RECORD EXTRACTS —
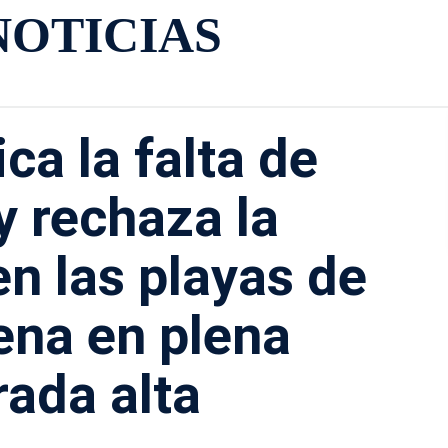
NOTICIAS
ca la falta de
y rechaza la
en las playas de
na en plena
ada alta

---

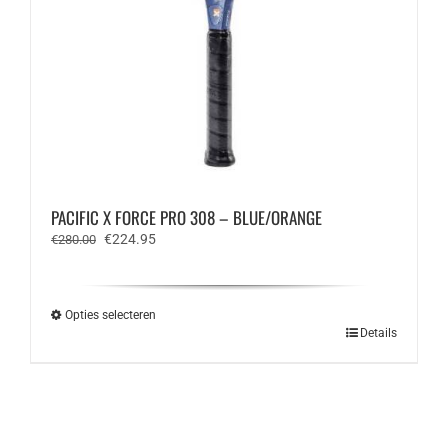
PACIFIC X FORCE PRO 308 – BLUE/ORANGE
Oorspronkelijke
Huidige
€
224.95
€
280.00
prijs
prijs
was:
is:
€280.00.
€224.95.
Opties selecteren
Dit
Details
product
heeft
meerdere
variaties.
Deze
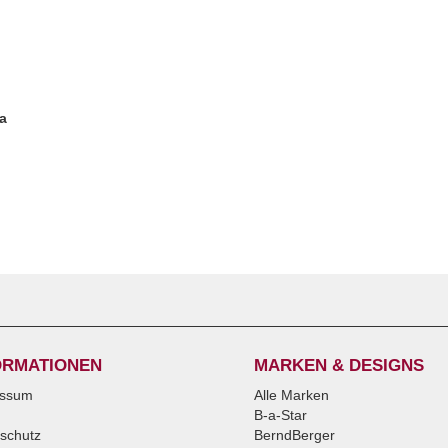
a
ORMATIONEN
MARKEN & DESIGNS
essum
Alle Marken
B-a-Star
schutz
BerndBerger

WORK ITEM —
Leave out every picture, and copy exactly the lines above starting at the one holding "Opties selecteren" and ending at the one holding "BerndBerger", no more and no less.

EXERCISE ANSWER —
Opties selecteren
Dit
Details
product
heeft
meerdere
variaties.
Deze
a
ORMATIONEN
MARKEN & DESIGNS
essum
Alle Marken
B-a-Star
schutz
BerndBerger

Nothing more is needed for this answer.